Si la déroute du Bloc était prévisible, son effondrement l'était beaucoup moins. On spéculait sur une députation d'une vingtaine de députés, à partir de laquelle il serait possible de le refonder, en le sortant d'une dérive stratégique prolongée. La vague orange ne laisse finalement qu'un champ de ruines.

Si la déroute du Bloc était prévisible, son effondrement l'était beaucoup moins. On spéculait sur une députation d'une vingtaine de députés, à partir de laquelle il serait possible de le refonder, en le sortant d'une dérive stratégique prolongée. La vague orange ne laisse finalement qu'un champ de ruines.

Le Bloc est partiellement responsable dans cet effondrement. On le sait, il était devenu d'abord et avant tout une formation progressiste qui posait au parti frère du NPD. Cette vision a culminé avec la coalition de 2008 ainsi qu'avec la stratégie de la dernière campagne: il s'y présentait comme le meilleur gardien du Canada progressiste. Les électeurs ont fini par préférer l'original à la copie.

Pire, le Bloc a contribué à normaliser le régime fédéral, en lui servant de lubrifiant tout en fournissant aux Québécois une police d'assurance à l'abri de laquelle ils ronronnaient confortablement. Stéphane Dion a déjà soutenu que la loi 101, remaniée par la Cour suprême, était une grande loi canadienne. Il dira probablement du Bloc, domestiqué par les Communes, qu'il a joué le rôle d'un grand parti canadien.

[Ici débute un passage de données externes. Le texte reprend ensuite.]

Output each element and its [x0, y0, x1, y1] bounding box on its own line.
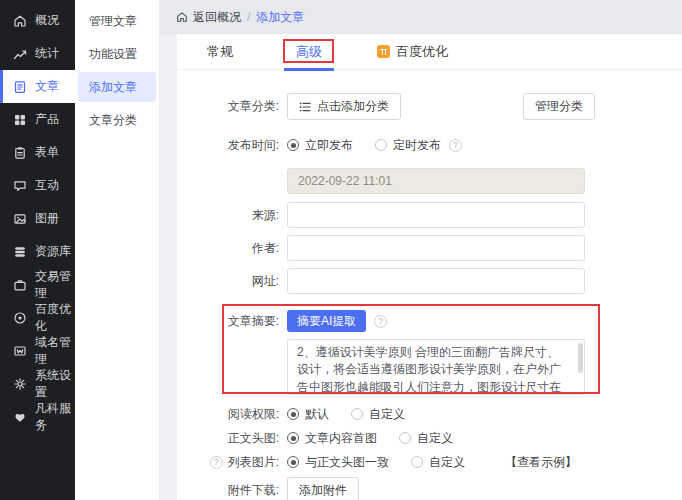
- products-icon: [13, 113, 27, 127]
- baidu-badge-icon: [377, 45, 390, 58]
- add-attachment-button[interactable]: 添加附件: [287, 477, 359, 500]
- interact-icon: [13, 179, 27, 193]
- add-attachment-label: 添加附件: [299, 482, 347, 499]
- tab-advanced[interactable]: 高级: [296, 34, 322, 70]
- radio-read-custom[interactable]: 自定义: [351, 406, 405, 423]
- sidebar-item-overview[interactable]: 概况: [0, 4, 75, 37]
- radio-publish-now[interactable]: 立即发布: [287, 137, 353, 154]
- head-image-options: 文章内容首图 自定义: [287, 430, 453, 447]
- sidebar-item-domain[interactable]: 域名管理: [0, 334, 75, 367]
- publish-datetime-row: [177, 168, 682, 194]
- breadcrumb-back-label: 返回概况: [193, 9, 241, 26]
- radio-dot: [351, 408, 363, 420]
- sidebar-item-baidu-seo[interactable]: 百度优化: [0, 301, 75, 334]
- radio-dot: [375, 139, 387, 151]
- sidebar-item-service[interactable]: 凡科服务: [0, 400, 75, 433]
- summary-textarea[interactable]: 2、遵循设计美学原则 合理的三面翻广告牌尺寸、设计，将会适当遵循图形设计美学原则…: [287, 339, 585, 395]
- author-row: 作者:: [177, 235, 682, 261]
- sidebar-item-resources[interactable]: 资源库: [0, 235, 75, 268]
- main-area: 返回概况 / 添加文章 常规 高级 百度优化: [160, 0, 682, 500]
- attachment-label: 附件下载:: [177, 482, 287, 499]
- article-advanced-form: 文章分类: 点击添加分类 管理分类 发布时间: 立即发布: [177, 70, 682, 500]
- radio-label: 自定义: [369, 406, 405, 423]
- source-input[interactable]: [287, 202, 585, 228]
- radio-label: 自定义: [429, 454, 465, 471]
- submenu-item-feature-settings[interactable]: 功能设置: [78, 39, 156, 69]
- manage-categories-label: 管理分类: [535, 98, 583, 115]
- read-permission-options: 默认 自定义: [287, 406, 405, 423]
- sidebar-item-label: 产品: [35, 111, 59, 128]
- sidebar-item-settings[interactable]: 系统设置: [0, 367, 75, 400]
- read-permission-label: 阅读权限:: [177, 406, 287, 423]
- textarea-scrollbar-thumb[interactable]: [578, 343, 583, 373]
- article-icon: [13, 80, 27, 94]
- summary-help-icon[interactable]: ?: [374, 315, 387, 328]
- radio-dot: [287, 139, 299, 151]
- sidebar-item-trade[interactable]: 交易管理: [0, 268, 75, 301]
- add-category-label: 点击添加分类: [317, 98, 389, 115]
- radio-read-default[interactable]: 默认: [287, 406, 329, 423]
- summary-row: 文章摘要: 摘要AI提取 ? 2、遵循设计美学原则 合理的三面翻广告牌尺寸、设计…: [177, 310, 682, 395]
- list-icon: [299, 101, 311, 113]
- sidebar-item-forms[interactable]: 表单: [0, 136, 75, 169]
- category-label: 文章分类:: [177, 98, 287, 115]
- radio-publish-scheduled[interactable]: 定时发布: [375, 137, 441, 154]
- radio-list-same-as-head[interactable]: 与正文头图一致: [287, 454, 389, 471]
- head-image-label: 正文头图:: [177, 430, 287, 447]
- content-card: 常规 高级 百度优化 文章分类: 点击添加分: [177, 34, 682, 500]
- secondary-sidebar: 管理文章 功能设置 添加文章 文章分类: [75, 0, 160, 500]
- publish-datetime-input[interactable]: [287, 168, 585, 194]
- radio-head-first-image[interactable]: 文章内容首图: [287, 430, 377, 447]
- tab-label: 常规: [207, 43, 233, 61]
- url-input[interactable]: [287, 268, 585, 294]
- publish-time-label: 发布时间:: [177, 137, 287, 154]
- submenu-item-article-categories[interactable]: 文章分类: [78, 105, 156, 135]
- tab-bar: 常规 高级 百度优化: [177, 34, 682, 70]
- sidebar-item-label: 域名管理: [35, 334, 75, 368]
- author-input[interactable]: [287, 235, 585, 261]
- summary-textarea-wrap: 2、遵循设计美学原则 合理的三面翻广告牌尺寸、设计，将会适当遵循图形设计美学原则…: [287, 339, 585, 395]
- summary-toolbar: 摘要AI提取 ?: [287, 310, 585, 332]
- radio-dot: [287, 408, 299, 420]
- radio-label: 立即发布: [305, 137, 353, 154]
- publish-time-options: 立即发布 定时发布: [287, 137, 441, 154]
- sidebar-item-label: 资源库: [35, 243, 71, 260]
- breadcrumb-back-link[interactable]: 返回概况: [176, 9, 241, 26]
- settings-icon: [13, 377, 27, 391]
- list-image-row: ? 列表图片: 与正文头图一致 自定义 【查看示例】: [177, 453, 682, 471]
- breadcrumb-current[interactable]: 添加文章: [256, 9, 304, 26]
- tab-general[interactable]: 常规: [207, 34, 233, 70]
- ai-extract-summary-button[interactable]: 摘要AI提取: [287, 310, 366, 332]
- sidebar-item-label: 文章: [35, 78, 59, 95]
- radio-head-custom[interactable]: 自定义: [399, 430, 453, 447]
- form-icon: [13, 146, 27, 160]
- summary-label: 文章摘要:: [177, 310, 287, 332]
- publish-time-row: 发布时间: 立即发布 定时发布 ?: [177, 136, 682, 154]
- list-image-options: 与正文头图一致 自定义: [287, 454, 465, 471]
- submenu-item-add-article[interactable]: 添加文章: [78, 72, 156, 102]
- sidebar-item-articles[interactable]: 文章: [0, 70, 75, 103]
- radio-list-custom[interactable]: 自定义: [411, 454, 465, 471]
- home-icon: [176, 11, 188, 23]
- head-image-row: 正文头图: 文章内容首图 自定义: [177, 429, 682, 447]
- resources-icon: [13, 245, 27, 259]
- sidebar-item-label: 交易管理: [35, 268, 75, 302]
- breadcrumb-separator: /: [247, 10, 250, 24]
- view-example-link[interactable]: 【查看示例】: [505, 454, 577, 471]
- publish-time-help-icon[interactable]: ?: [449, 139, 462, 152]
- sidebar-item-interaction[interactable]: 互动: [0, 169, 75, 202]
- sidebar-item-stats[interactable]: 统计: [0, 37, 75, 70]
- manage-categories-button[interactable]: 管理分类: [523, 93, 595, 120]
- radio-dot: [399, 432, 411, 444]
- submenu-item-manage-articles[interactable]: 管理文章: [78, 6, 156, 36]
- sidebar-item-products[interactable]: 产品: [0, 103, 75, 136]
- list-image-help-icon[interactable]: ?: [210, 456, 223, 469]
- add-category-button[interactable]: 点击添加分类: [287, 93, 401, 120]
- seo-icon: [13, 311, 27, 325]
- tab-baidu-seo[interactable]: 百度优化: [377, 34, 448, 70]
- source-label: 来源:: [177, 207, 287, 224]
- author-label: 作者:: [177, 240, 287, 257]
- sidebar-item-gallery[interactable]: 图册: [0, 202, 75, 235]
- breadcrumb: 返回概况 / 添加文章: [160, 0, 682, 34]
- sidebar-item-label: 百度优化: [35, 301, 75, 335]
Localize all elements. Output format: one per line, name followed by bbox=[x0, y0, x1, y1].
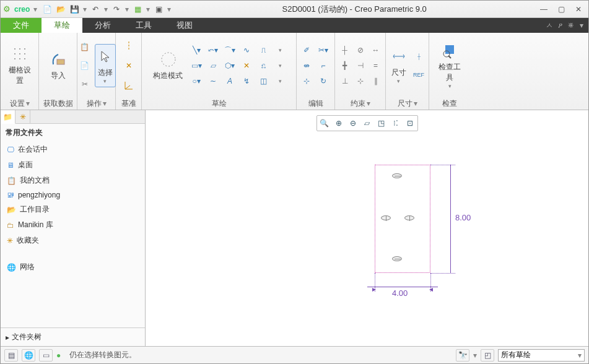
divide-icon[interactable]: ⊹ bbox=[299, 74, 314, 89]
thicken-icon[interactable]: ⎌ bbox=[256, 58, 271, 73]
open-file-icon[interactable]: 📂 bbox=[55, 3, 67, 15]
sidebar-item-session[interactable]: 🖵在会话中 bbox=[6, 142, 140, 157]
undo-dropdown-icon[interactable]: ▾ bbox=[103, 3, 109, 15]
offset-drop-icon[interactable]: ▾ bbox=[273, 43, 287, 58]
sketch-symbol-1[interactable] bbox=[392, 173, 402, 178]
perp-icon[interactable]: ⊥ bbox=[338, 74, 352, 89]
new-file-icon[interactable]: 📄 bbox=[41, 3, 53, 15]
equal-icon[interactable]: = bbox=[369, 58, 383, 73]
coincident-icon[interactable]: ⊹ bbox=[353, 74, 368, 89]
help-search-icon[interactable]: ዖ bbox=[558, 21, 562, 30]
arc-icon[interactable]: ⤺▾ bbox=[206, 43, 220, 58]
dim-width[interactable]: 4.00 bbox=[392, 288, 408, 298]
sym-icon[interactable]: ↔ bbox=[369, 43, 383, 58]
zoom-fit-icon[interactable]: 🔍 bbox=[318, 116, 331, 130]
maximize-button[interactable]: ▢ bbox=[554, 3, 569, 15]
tab-tools[interactable]: 工具 bbox=[123, 18, 164, 33]
offset-icon[interactable]: ⎍ bbox=[256, 43, 271, 58]
line-icon[interactable]: ╲▾ bbox=[189, 43, 204, 58]
group-label-operate[interactable]: 操作▾ bbox=[80, 97, 113, 110]
zoom-in-icon[interactable]: ⊕ bbox=[332, 116, 346, 130]
minimize-button[interactable]: — bbox=[536, 3, 551, 15]
tab-sketch[interactable]: 草绘 bbox=[41, 18, 82, 33]
windows-icon[interactable]: ▣ bbox=[152, 3, 165, 15]
sine-icon[interactable]: ∼ bbox=[206, 74, 220, 89]
text-icon[interactable]: A bbox=[222, 74, 237, 89]
regen-dropdown-icon[interactable]: ▾ bbox=[145, 3, 151, 15]
undo-icon[interactable]: ↶ bbox=[89, 3, 102, 15]
baseline-dim-icon[interactable]: ⟊ bbox=[411, 49, 426, 64]
sidebar-folder-tree[interactable]: ▸文件夹树 bbox=[1, 327, 145, 346]
tab-view[interactable]: 视图 bbox=[164, 18, 205, 33]
modify-icon[interactable]: ✐ bbox=[299, 43, 314, 58]
help-dropdown-icon[interactable]: ▾ bbox=[580, 21, 583, 30]
construct-mode-button[interactable]: 构造模式 bbox=[149, 44, 186, 87]
status-find-icon[interactable]: 🔭 bbox=[456, 349, 469, 362]
status-browser-icon[interactable]: 🌐 bbox=[22, 349, 35, 362]
grid-settings-button[interactable]: 栅格设置 bbox=[5, 44, 35, 87]
dim-height[interactable]: 8.00 bbox=[455, 213, 471, 222]
sidebar-item-manikin[interactable]: 🗀Manikin 库 bbox=[6, 217, 140, 233]
trim-icon[interactable]: ✂▾ bbox=[316, 43, 331, 58]
sidebar-item-user[interactable]: 🖳pengzhiyong bbox=[6, 188, 140, 202]
collapse-ribbon-icon[interactable]: ㅅ bbox=[546, 20, 553, 31]
dimension-button[interactable]: 尺寸 ▾ bbox=[388, 44, 409, 87]
rect-icon[interactable]: ▭▾ bbox=[189, 58, 204, 73]
mirror-icon[interactable]: ⇎ bbox=[299, 58, 314, 73]
sketch-symbol-3[interactable] bbox=[381, 215, 391, 220]
fillet-icon[interactable]: ⌒▾ bbox=[222, 43, 237, 58]
display-style-icon[interactable]: ◳ bbox=[375, 116, 388, 130]
coord-icon[interactable]: ↯ bbox=[239, 74, 254, 89]
parallelogram-icon[interactable]: ▱ bbox=[206, 58, 220, 73]
regenerate-icon[interactable]: ▦ bbox=[131, 3, 144, 15]
canvas[interactable]: 🔍 ⊕ ⊖ ▱ ◳ ⁝⁚ ⊡ 8.00 ▸ ◂ bbox=[146, 110, 588, 346]
view-manager-icon[interactable]: ⊡ bbox=[403, 116, 417, 130]
import-button[interactable]: 导入 bbox=[43, 44, 73, 87]
find-dropdown-icon[interactable]: ▾ bbox=[473, 351, 477, 360]
select-button[interactable]: 选择 ▾ bbox=[95, 44, 116, 87]
tangent-icon[interactable]: ⊘ bbox=[353, 43, 368, 58]
corner-icon[interactable]: ⌐ bbox=[316, 58, 331, 73]
group-label-settings[interactable]: 设置▾ bbox=[3, 97, 36, 110]
sidebar-tab-folders[interactable]: 📁 bbox=[1, 110, 15, 124]
horiz-icon[interactable]: ╋ bbox=[338, 58, 352, 73]
tab-analysis[interactable]: 分析 bbox=[82, 18, 123, 33]
copy-icon[interactable]: 📋 bbox=[77, 40, 92, 54]
close-button[interactable]: ✕ bbox=[571, 3, 586, 15]
sidebar-item-desktop[interactable]: 🖥桌面 bbox=[6, 157, 140, 173]
group-label-constrain[interactable]: 约束▾ bbox=[338, 97, 383, 110]
save-icon[interactable]: 💾 bbox=[68, 3, 81, 15]
status-folder-icon[interactable]: ▭ bbox=[39, 349, 53, 362]
sidebar-tab-favorites[interactable]: ✳ bbox=[15, 110, 30, 123]
circle-icon[interactable]: ○▾ bbox=[189, 74, 204, 89]
sketch-symbol-2[interactable] bbox=[392, 256, 402, 261]
coord-sys-icon[interactable] bbox=[121, 78, 136, 93]
redo-dropdown-icon[interactable]: ▾ bbox=[124, 3, 130, 15]
sidebar-item-workdir[interactable]: 📂工作目录 bbox=[6, 202, 140, 217]
status-tree-icon[interactable]: ▤ bbox=[4, 349, 18, 362]
centerline-icon[interactable] bbox=[121, 38, 136, 53]
mid-icon[interactable]: ⊣ bbox=[353, 58, 368, 73]
sidebar-item-favorites[interactable]: ✳收藏夹 bbox=[6, 233, 140, 248]
inspect-button[interactable]: 检查工具 ▾ bbox=[435, 41, 465, 90]
repaint-icon[interactable]: ▱ bbox=[360, 116, 374, 130]
cross-icon[interactable]: ✕ bbox=[239, 58, 254, 73]
ref-dim-icon[interactable]: REF bbox=[411, 67, 426, 82]
sidebar-item-network[interactable]: 🌐网络 bbox=[6, 259, 140, 275]
windows-dropdown-icon[interactable]: ▾ bbox=[166, 3, 172, 15]
palette-drop-icon[interactable]: ▾ bbox=[273, 74, 287, 89]
group-label-dimension[interactable]: 尺寸▾ bbox=[388, 97, 426, 110]
vert-constrain-icon[interactable]: ┼ bbox=[338, 43, 352, 58]
zoom-out-icon[interactable]: ⊖ bbox=[346, 116, 360, 130]
cut-icon[interactable]: ✂ bbox=[77, 77, 92, 92]
parallel-icon[interactable]: ∥ bbox=[369, 74, 383, 89]
status-selection-icon[interactable]: ◰ bbox=[481, 349, 494, 362]
paste-icon[interactable]: 📄 bbox=[77, 58, 92, 73]
tab-file[interactable]: 文件 bbox=[1, 18, 41, 33]
sketch-symbol-4[interactable] bbox=[404, 215, 414, 220]
save-dropdown-icon[interactable]: ▾ bbox=[82, 3, 88, 15]
sidebar-item-documents[interactable]: 📋我的文档 bbox=[6, 173, 140, 188]
chamfer-icon[interactable]: ⬡▾ bbox=[222, 58, 237, 73]
status-filter-combo[interactable]: 所有草绘▾ bbox=[498, 349, 585, 362]
thicken-drop-icon[interactable]: ▾ bbox=[273, 58, 287, 73]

Le Bloc a essayé de sauver la mise en fin de campagne avec un virage souverainiste inattendu. Trop peu trop tard. Il avait depuis longtemps relativisé les fondamentaux de la question nationale. En invitant les représentants de la vieille garde souverainiste à haranguer les troupes, le souverainisme officiel virait à la caricature. Il y avait même un parfum crépusculaire de fin de régime.

La défaite du Bloc s'inscrit toutefois dans une crise plus large. Le Québec traverse une profonde crise politique résultant de l'épuisement de deux conjonctures historiques, celle de la Révolution tranquille, celle de Meech. La polarisation héritée de ces conjonctures n'est plus créatrice politiquement. Depuis une dizaine d'années, l'électorat a cherché à s'en déprendre, en soutenant successivement l'ADQ, les Lucides, les conservateurs, et plus récemment François Legault. Le NPD a prospéré sur ce malaise.

Les souverainistes ont longtemps essayé de contenir cet éclatement de l'espace politique qui leur était pourtant devenu défavorable. S'ils y exerçaient une hégémonie relative en profitant de l'alternance, leur projet stagnait et ne parvenait pas à crever le plafond du 45%. Il fallait un grand bouleversement de l'espace politique pour se déprendre de la paralysie. Il vient d'arriver. On aurait pu souhaiter qu'il prenne une autre forme.

La question nationale ne disparaît pas. Elle se reconduit même dans de nouveaux paramètres avec un NPD à majorité québécoise devenant l'opposition officielle canadienne. La contradiction Canada-Québec est toujours visible. Le «moment NPD» ouvre un nouveau contexte forçant les souverainistes à faire preuve d'imagination stratégique. Il n'est pas certain que cette nouvelle donne soit à leur désavantage.

Le PQ a une responsabilité immense. Il devra se garder d'une erreur: reconnaître dans le vote du NPD un appui à la «gauche», alors qu'il s'agit d'un vote fondamentalement protestataire. Le mouvement national est appelé à une nouvelle synthèse: revisiter les fondamentaux du nationalisme en les actualisant dans un contexte historique inédit. La tâche est énorme. Elle n'est pas impossible.